То были шелка, которые не видели рыночной площади, и парча, знакомая только с хранилищем храма. Там был шелк расплывчатого цвета морской зелени, расшитый золотыми драконами; терракотовый креп, испещренный хризантемами цвета слоновой кости, черный полосатый шелк, подернутый желтым пламенем; ляпис-лазуревые шелка с серебряными рыбами, шелка с серо-зелеными тарелками, ткани из позолоченной крови дракона, шафрановые и коричневые шелка, жесткие, словно сплошное шитье. Мы вернулись в храм, который теперь заполняли яркие одеяния. Низкие лакированные столики служили подставками для книг. Одни жрецы возлежали подле них, другие медленно двигались среди золотых алтарей и курильниц; верховный жрец восседал на золотом стуле спиной к конгрегации. Его одежды мерцали сквозь резьбу, словно подкрылья тигрового жука.

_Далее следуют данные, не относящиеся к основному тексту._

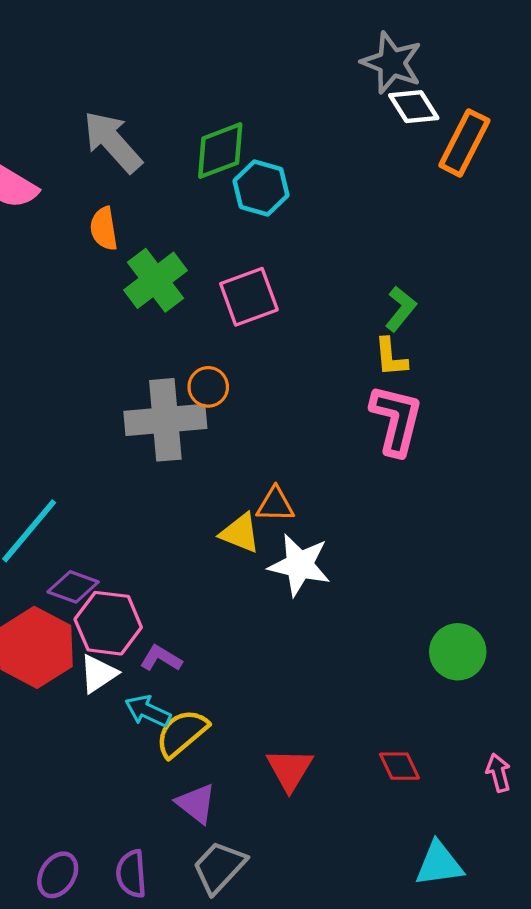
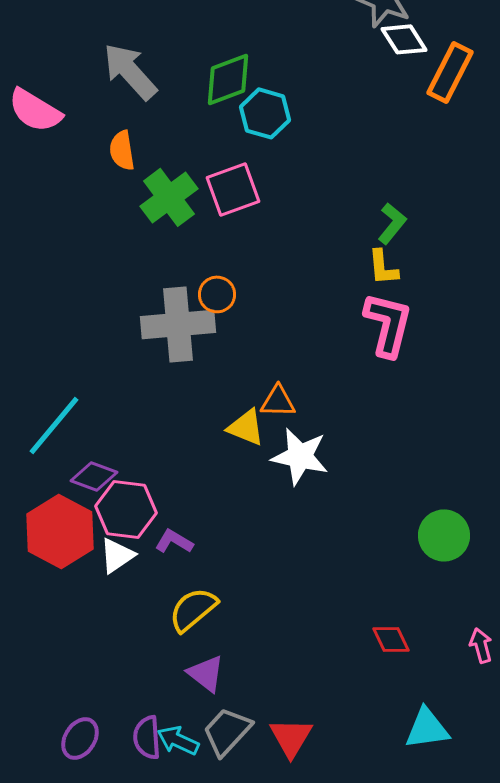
pink square: (249, 297) -> (233, 189), moved
cyan arrow: (148, 711) -> (178, 740), moved
red triangle: (290, 769) -> (291, 737), moved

В торжественной тишине были развернуты свитки, и жрецы приступили к чтению нараспев текстов Пали в честь Апостола Потустороннего Мира, который завещал, чтобы они не одевались в золото или пестрое и не прикасались к драгоценным металлам. За исключением незначительных принадлежностей (почти скрытых от глаз ликов великих, то есть святых), картина, которая разворачивалась передо мной, могла бы относиться к римско-католическому собору, скажем такому богатому, как в Арунделе. Те же мысли шевелились в других головах, потому что в паузе между тихими песнопениями чей-то голос прошептал у меня за спиной:

Благоговейно мессы бормотанье слушатьИ видеть, как делают Бога и едят весь день.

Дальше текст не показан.